Rachel Gray, Interchange (video stills), 2020. Courtesy of the artist

This feeling of disconnection reappears in quoted diagnostic assessments from Gray’s own personal documents. The secondhand words of teachers and occupational therapists play through the second half of Interchange in Gray’s reading, and in the implied correction of school assignments and written report notes. This overlapping narration can come across as two voices, fighting across two sides of the same story. Gray opens this sequence with the text “I am interested in the question of right and wrong, and good and bad, and apparently have been for some time” and as this observation is made, images of corrected school assignments, and definitions of learning disabilities from school paperwork begin to fill the frame. The language of diagnosis and correction are stitched into a single interfering hum, casting the definitions of ‘good’, ‘bad’ and ‘normal’ as distractions instead of useful measures. While Gray asks “is this a good letter?” , scanned images of ‘correct’ and ‘incorrect’ writing posture flash between animated letters that dance in place and shift position, as if to undermine the ‘correct’ letter in stasis.

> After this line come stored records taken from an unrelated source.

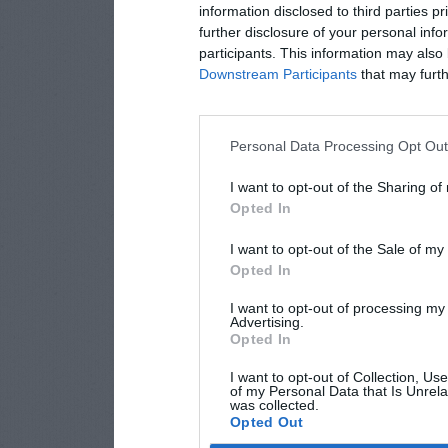
information disclosed to third parties p
further disclosure of your personal info
participants. This information may also 
Downstream Participants
that may furthe
Personal Data Processing Opt Ou
I want to opt-out of the Sharing of
Opted In
I want to opt-out of the Sale of m
Opted In
I want to opt-out of processing my
Advertising.
Opted In
I want to opt-out of Collection, Us
of my Personal Data that Is Unrela
was collected.
Opted Out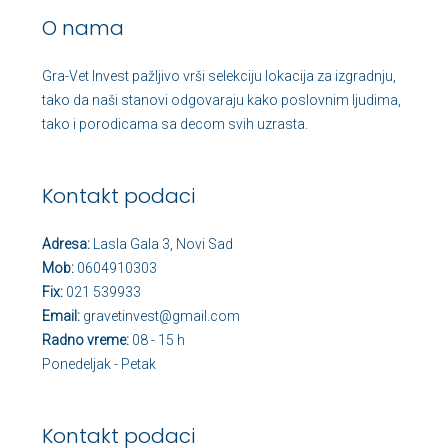
O nama
Gra-Vet Invest pažljivo vrši selekciju lokacija za izgradnju,
tako da naši stanovi odgovaraju kako poslovnim ljudima,
tako i porodicama sa decom svih uzrasta.
Kontakt podaci
Adresa:
Lasla Gala 3, Novi Sad
Mob:
0604910303
Fix:
021 539933
Email:
gravetinvest@gmail.com
Radno vreme:
08 - 15 h
Ponedeljak - Petak
Kontakt podaci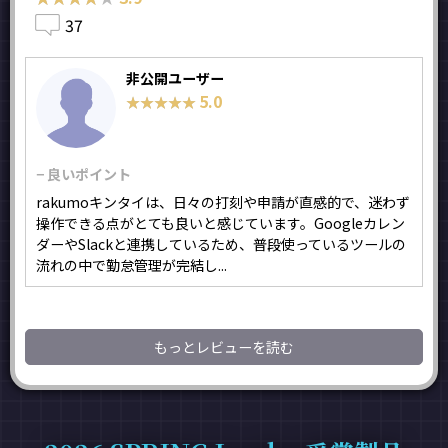
37
非公開ユーザー
5.0
★★★★★
★★★★★
− 良いポイント
rakumoキンタイは、日々の打刻や申請が直感的で、迷わず
操作できる点がとても良いと感じています。Googleカレン
ダーやSlackと連携しているため、普段使っているツールの
流れの中で勤怠管理が完結し...
もっとレビューを読む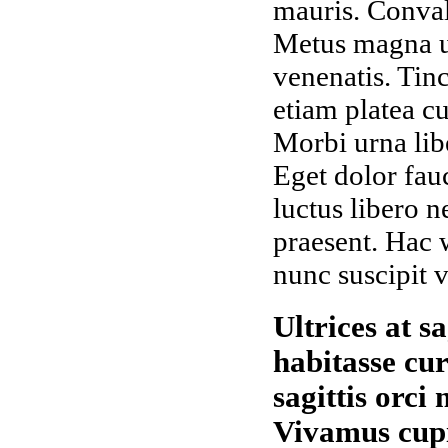
mauris. Conval
Metus magna ut
venenatis. Tin
etiam platea c
Morbi urna libe
Eget dolor fau
luctus libero 
praesent. Hac w
nunc suscipit v
Ultrices at sa
habitasse cur
sagittis orci 
Vivamus cupid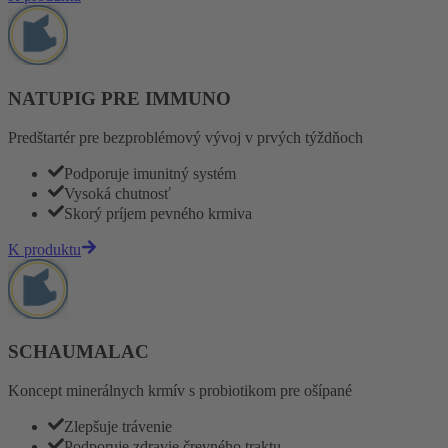
NATUPIG PRE IMMUNO
Predštartér pre bezproblémový vývoj v prvých týždňoch
Podporuje imunitný systém
Vysoká chutnosť
Skorý príjem pevného krmiva
K produktu
SCHAUMALAC
Koncept minerálnych krmív s probiotikom pre ošípané
Zlepšuje trávenie
Podporuje zdravie črevného traktu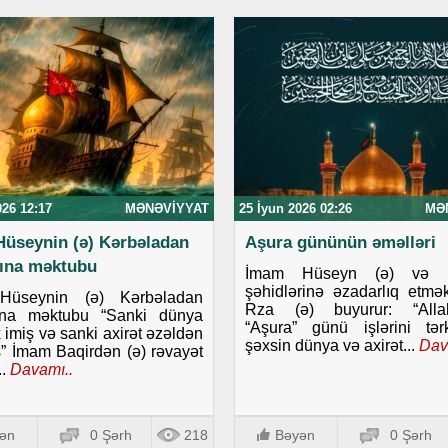
026 12:17
MƏNƏVIYYAT
25 İyun 2026 02:26
MƏ
üseynin (ə) Kərbəladan
Aşura gününün əməlləri
ına məktubu
İmam Hüseyn (ə) və K
şəhidlərinə əzadarlıq etm
Hüseynin (ə) Kərbəladan
Rza (ə) buyurur: “Allah
ına məktubu “Sanki dünya
“Aşura” günü işlərini tə
 imiş və sanki axirət əzəldən
şəxsin dünya və axirət...
Dav
ş” İmam Baqirdən (ə) rəvayət
.
Davamı..
ən
0 Şərh
218
Bəyən
0 Şərh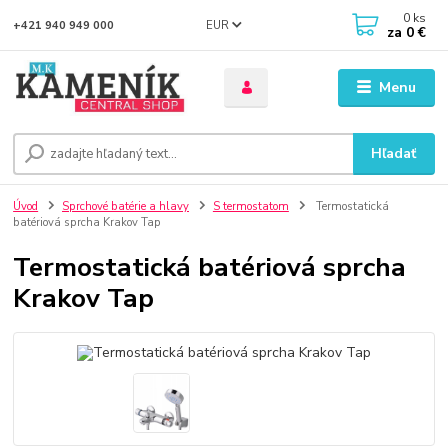
0
ks
EUR
+421 940 949 000
za
0 €
Menu
Hľadať
Úvod
Sprchové batérie a hlavy
S termostatom
Termostatická
batériová sprcha Krakov Tap
Termostatická batériová sprcha
Krakov Tap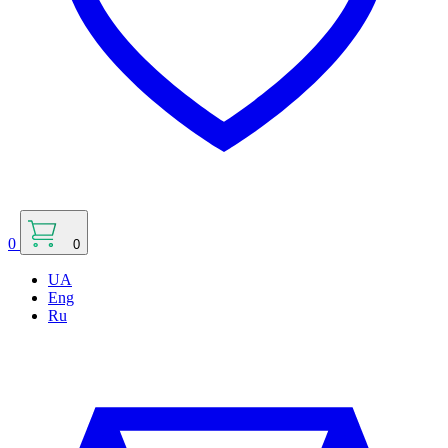
0
0
UA
Eng
Ru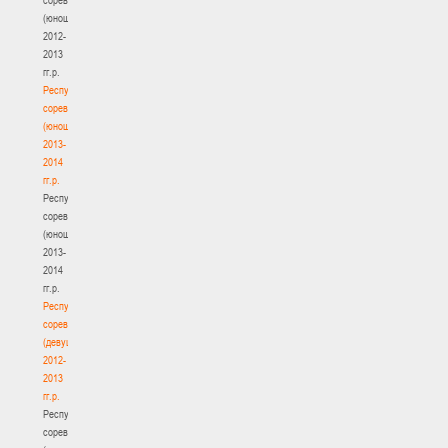
(юноши)
2012-
2013
гг.р.
Республиканские
соревнования
(юноши)
2013-
2014
гг.р.
Республиканские
соревнования
(юноши)
2013-
2014
гг.р.
Республиканские
соревнования
(девушки)
2012-
2013
гг.р.
Республиканские
соревнования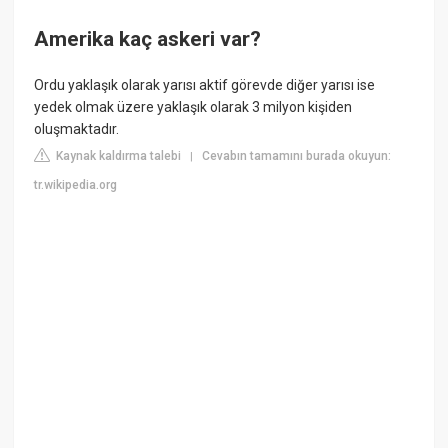
Amerika kaç askeri var?
Ordu yaklaşık olarak yarısı aktif görevde diğer yarısı ise
yedek olmak üzere yaklaşık olarak 3 milyon kişiden
oluşmaktadır.
Kaynak kaldırma talebi
Cevabın tamamını burada okuyun:
|
tr.wikipedia.org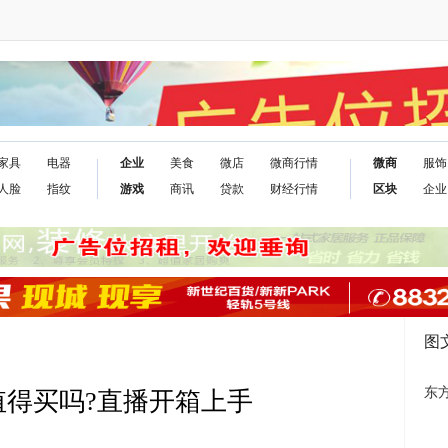
家具
电器
企业
美食
微店
微商行情
微商
服饰
人脸
指纹
游戏
商讯
贷款
财经行情
区块
企业
图
东方
值得买吗?直播开箱上手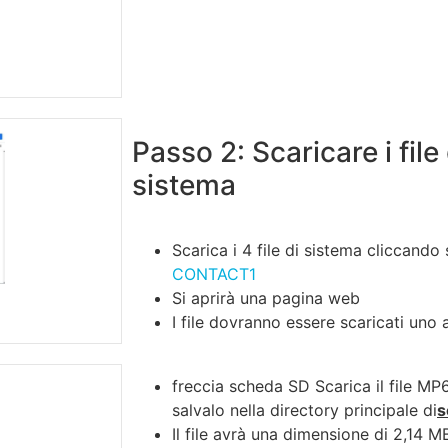
Passo 2: Scaricare i file
sistema
Scarica i 4 file di sistema cliccando 
CONTACT1
Si aprirà una pagina web
I file dovranno essere scaricati uno a
freccia scheda SD Scarica il file MP
salvalo nella directory principale di
s
Il file avrà una dimensione di 2,14 M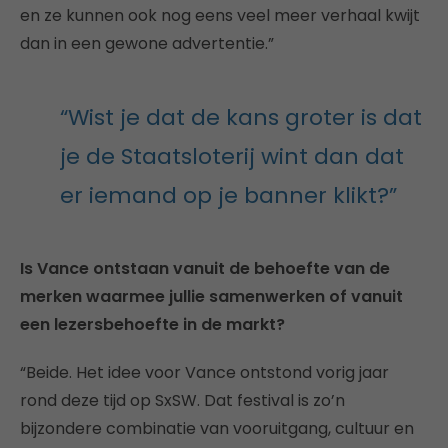
en ze kunnen ook nog eens veel meer verhaal kwijt
dan in een gewone advertentie.”
“Wist je dat de kans groter is dat
je de Staatsloterij wint dan dat
er iemand op je banner klikt?”
Is Vance ontstaan vanuit de behoefte van de
merken waarmee jullie samenwerken of vanuit
een lezersbehoefte in de markt?
“Beide. Het idee voor Vance ontstond vorig jaar
rond deze tijd op SxSW. Dat festival is zo’n
bijzondere combinatie van vooruitgang, cultuur en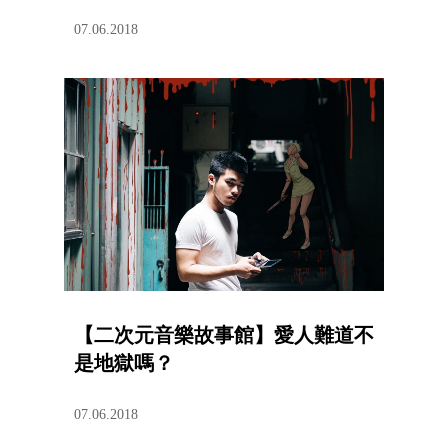
07.06.2018
【二次元音樂故事館】愛人難道不
是地獄嗎？
07.06.2018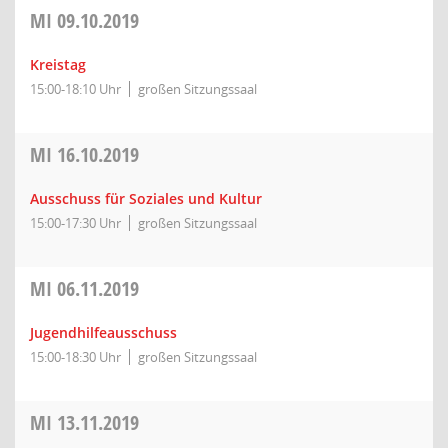
MI
09.10.2019
Kreistag
15:00-18:10 Uhr
großen Sitzungssaal
MI
16.10.2019
Ausschuss für Soziales und Kultur
15:00-17:30 Uhr
großen Sitzungssaal
MI
06.11.2019
Jugendhilfeausschuss
15:00-18:30 Uhr
großen Sitzungssaal
MI
13.11.2019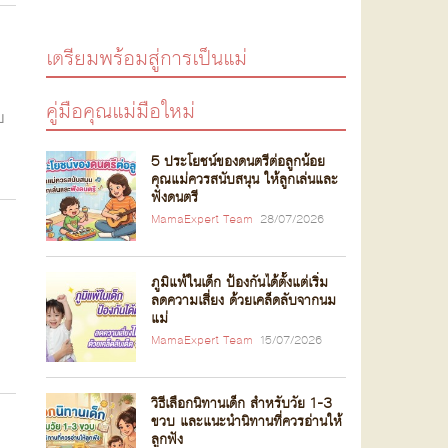
เตรียมพร้อมสู่การเป็นแม่
คู่มือคุณแม่มือใหม่
บ
5 ประโยชน์ของดนตรีต่อลูกน้อย
คุณแม่ควรสนับสนุน ให้ลูกเล่นและ
ฟังดนตรี
MamaExpert Team
28/07/2026
ภูมิแพ้ในเด็ก ป้องกันได้ตั้งแต่เริ่ม
ลดความเสี่ยง ด้วยเคล็ดลับจากนม
แม่
MamaExpert Team
15/07/2026
วิธีเลือกนิทานเด็ก สำหรับวัย 1-3
ขวบ และแนะนำนิทานที่ควรอ่านให้
ลูกฟัง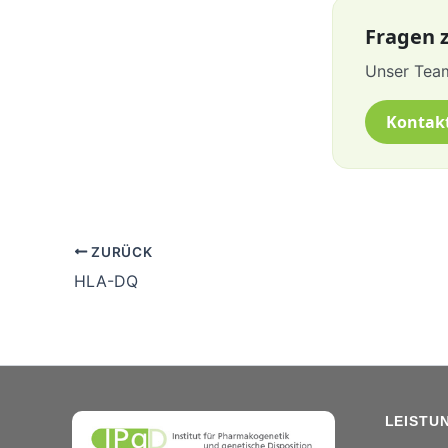
Fragen z
Unser Team
Kontak
ZURÜCK
HLA-DQ
LEISTU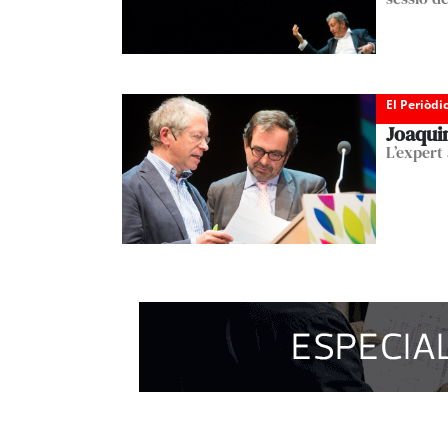
El Periòdi
Joaqui
L’expert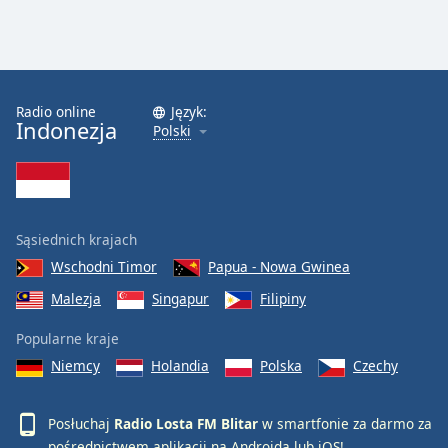
Radio online
Język:
Indonezja
Polski
Sąsiednich krajach
Wschodni Timor
Papua - Nowa Gwinea
Malezja
Singapur
Filipiny
Popularne kraje
Niemcy
Holandia
Polska
Czechy
Posłuchaj
Radio Losta FM Blitar
w smartfonie za darmo za
pośrednictwem aplikacji na
Androida
lub
iOS
!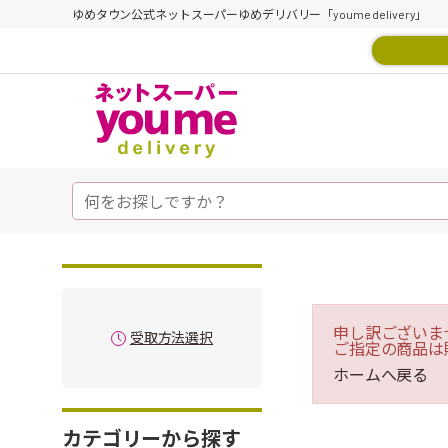
ゆめタウン公式ネットスーパーゆめデリバリー「youme delivery」
申し訳ございま
受取方法選択
ご指定の商品は
ホームへ戻る
カテゴリーから探す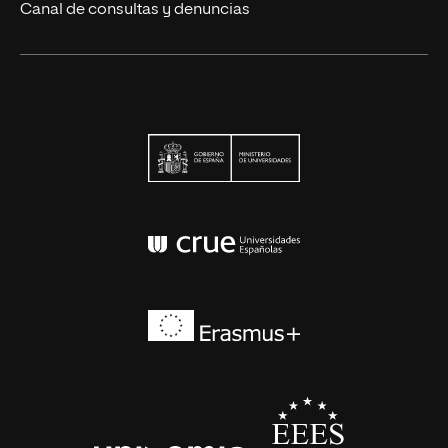
Canal de consultas y denuncias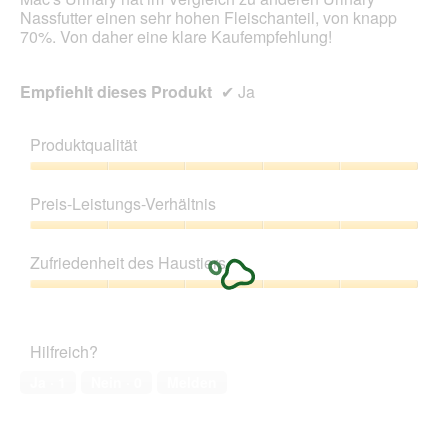
Nassfutter einen sehr hohen Fleischanteil, von knapp
70%. Von daher eine klare Kaufempfehlung!
Empfiehlt dieses Produkt
✔
Ja
Produktqualität
Produktqualität,
5
Preis-Leistungs-Verhältnis
von
5
Preis-
Leistungs-
Zufriedenheit des Haustiers
Verhältnis,
5
Zufriedenheit
von
des
5
Haustiers,
Hilfreich?
5
von
Ja ·
1
Nein ·
0
Melden
5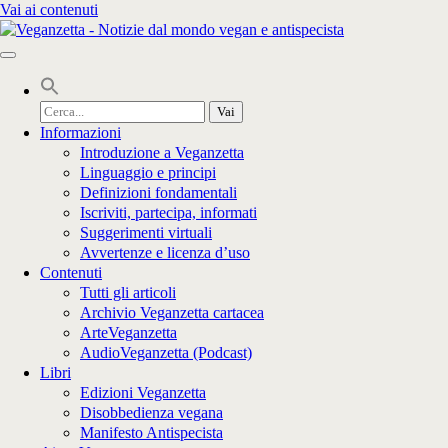
Vai ai contenuti
Cerca
per:
Informazioni
Introduzione a Veganzetta
Linguaggio e principi
Definizioni fondamentali
Iscriviti, partecipa, informati
Suggerimenti virtuali
Avvertenze e licenza d’uso
Contenuti
Tutti gli articoli
Archivio Veganzetta cartacea
ArteVeganzetta
AudioVeganzetta (Podcast)
Libri
Edizioni Veganzetta
Disobbedienza vegana
Manifesto Antispecista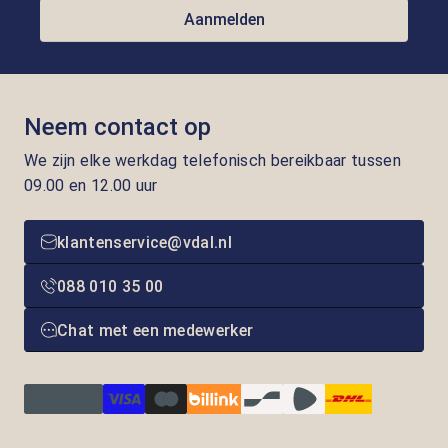
Aanmelden
Neem contact op
We zijn elke werkdag telefonisch bereikbaar tussen
09.00 en 12.00 uur
klantenservice@vdal.nl
088 010 35 00
Chat met een medewerker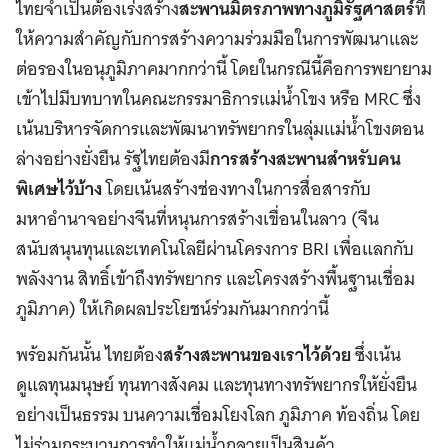
ไทยจำเป็นต้องเร่งสร้าง
สะพานมิตรภาพทางภูมิรัฐศาสตร์
ที่
ให้ความสำคัญกับการสร้างความร่วมมือในการพัฒนาและ
ต่อรองในอนุภูมิภาคมากกว่านี้ โดยในกรณีนี้คือการพยายาม
เข้าไปมีบทบาทในคณะกรรมาธิการแม่น้ำโขง หรือ MRC ซึ่ง
เน้นบริหารจัดการและพัฒนาทรัพยากรในลุ่มแม่น้ำโขงตอน
ล่างอย่างยั่งยืน รัฐไทยต้องมี
การสร้างสะพานสำหรับคน
พิเศษไว้บ้าง
โดยเน้นสร้างช่องทางในการสื่อสารกับ
มหาอำนาจอย่างจีนที่หนุนการสร้างเขื่อนในลาว (จีน
สนับสนุนทุนและเทคโนโลยีผ่านโครงการ BRI เพื่อแลกกับ
พลังงาน สิทธิ์เข้าถึงทรัพยากร และโครงสร้างพื้นฐานเชื่อม
ภูมิภาค) ให้เกิดผลประโยชน์ร่วมกันมากกว่านี้
พร้อมกันนั้น ไทยต้อง
สร้างสะพานของเราไว้ด้วย
ซึ่งเน้น
ดูแลทุนมนุษย์ ทุนทางสังคม และทุนทางทรัพยากรให้ยั่งยืน
อย่างเป็นธรรม บนความเชื่อมโยงโลก ภูมิภาค ท้องถิ่น โดย
ไม่ร่วมกระบวนการทำให้แม่น้ำกลายเป็นสินค้า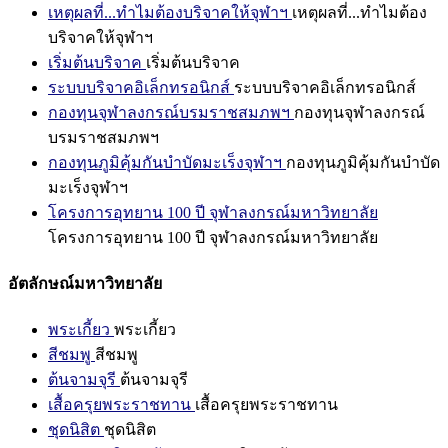
เหตุผลที่...ทำไมต้องบริจาคให้จุฬาฯ
เหตุผลที่...ทำไมต้อง
บริจาคให้จุฬาฯ
เริ่มต้นบริจาค
เริ่มต้นบริจาค
ระบบบริจาคอิเล็กทรอนิกส์
ระบบบริจาคอิเล็กทรอนิกส์
กองทุนจุฬาลงกรณ์บรมราชสมภพฯ
กองทุนจุฬาลงกรณ์
บรมราชสมภพฯ
กองทุนภูมิคุ้มกันบำบัดมะเร็งจุฬาฯ
กองทุนภูมิคุ้มกันบำบัด
มะเร็งจุฬาฯ
โครงการอุทยาน 100 ปี จุฬาลงกรณ์มหาวิทยาลัย
โครงการอุทยาน 100 ปี จุฬาลงกรณ์มหาวิทยาลัย
อัตลักษณ์มหาวิทยาลัย
พระเกี้ยว
พระเกี้ยว
สีชมพู
สีชมพู
ต้นจามจุรี
ต้นจามจุรี
เสื้อครุยพระราชทาน
เสื้อครุยพระราชทาน
ชุดนิสิต
ชุดนิสิต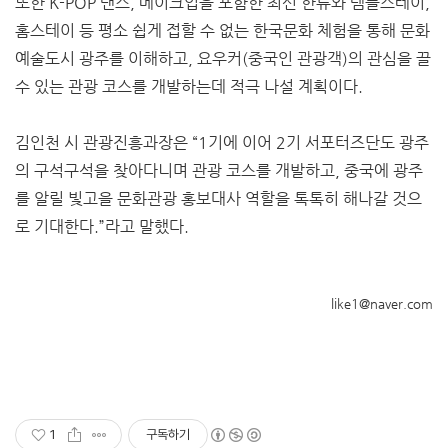
또한 K-POP 댄스, 메이크업을 포함한 최신 한류와 템플스테이,
홈스테이 등 평소 쉽게 접할 수 없는 한국문화 체험을 통해 문화
예술도시 광주를 이해하고, 요우커(중국인 관광객)의 관심을 끌
수 있는 관광 코스를 개발하는데 적극 나설 계획이다.
김인천 시 관광진흥과장은 “1기에 이어 2기 서포터즈단도 광주
의 구석구석을 찾아다니며 관광 코스를 개발하고, 중국에 광주
를 알릴 빛고을 문화관광 홍보대사 역할을 톡톡히 해나갈 것으
로 기대한다.”라고 말했다.
like1@naver.com
1
구독하기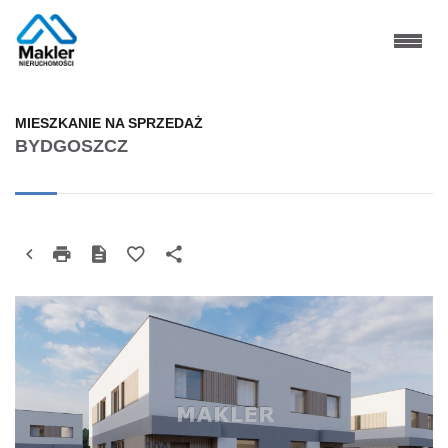
MIESZKANIE NA SPRZEDAŻ
BYDGOSZCZ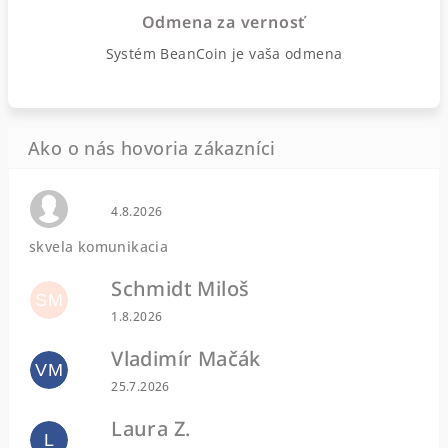
Odmena za vernosť
Systém BeanCoin je vaša odmena
Hodnotenie obchodu je 0 z 5 hviezdičiek.
4.8.2026
skvela komunikacia
Schmidt Miloš
SM
Hodnotenie obchodu je 5 z 5 hviezdičiek.
1.8.2026
Vladimír Mačák
VM
Hodnotenie obchodu je 5 z 5 hviezdičiek.
25.7.2026
Laura Z.
L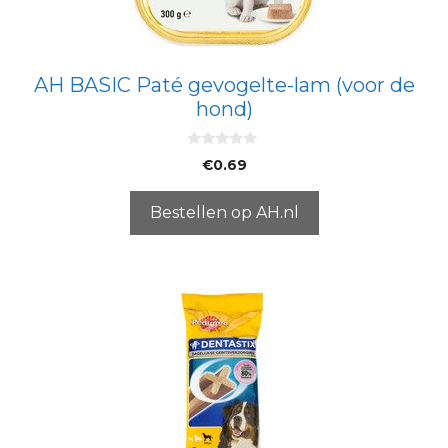
AH BASIC Paté gevogelte-lam (voor de
hond)
0
€
0.69
v
a
n
5
Bestellen op AH.nl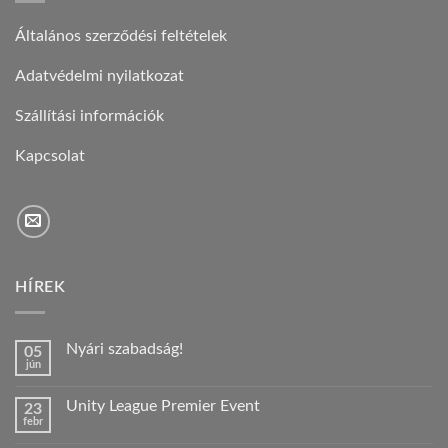
Általános szerződési feltételek
Adatvédelmi nyilatkozat
Szállítási információk
Kapcsolat
HÍREK
Nyári szabadság!
05
jún
Nincs
hozzászólás
a(z)
Unity League Premier Event
23
Nyári
febr
szabadság!
Nincs
bejegyzéshez
hozzászólás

The feeling of being called correct or incorrect, or good and bad as a child is powerful, and in this sequence Interchange evokes the disempowerment of being too young to argue for your own mind. Children are asked to trust the determinations of adults on all things, including the recorded judgments adults make of them through comments, report cards, and assessments. This power imbalance is palpable, and easily weaponized if mis-used. While a message in a bottle can be cast into the ocean or into a conversation, it can also sink if rejected by superficial definitions of a ‘right’ word, a ‘wrong’ word, or the underestimation of a mind.

Rachel Gray, Interchange (video still), 2020. Courtesy of the artist

Interchange ends with the image of Gray climbing from the window of her childhood bedroom, as an observer and participant in “a world of frequencies and chemical signatures”. Gray likens these forces to languages, and in this broad definition gestures at a more inclusive way of communicating - where text falters, there are as many modes of expression to answer and fill the gap as can be perceived.

Adrienne Scott (she/her) is an artist and writer in Toronto, Ontario. She is a graduate of the BFA program at the University of Ottawa (2016) and a recipient of the Edmund and Isobel Ryan Scholarship in photography. She has been included in exhibitions throughout Ontario, including at the Gladstone Hotel (Toronto, Ontario), Idea Exchange (Cambridge, Ontario), and Karsh-Masson Gallery (Ottawa, Ontario). She has also been a collaborator on interdisciplinary projects through programs such as the 2017 Montreal Contemporary Music Lab (LMCML). She recently participated in the 2020 Roundtable Residency as a member of Emergensies collective, a 3-person collective founded to explore the connections between music and animation.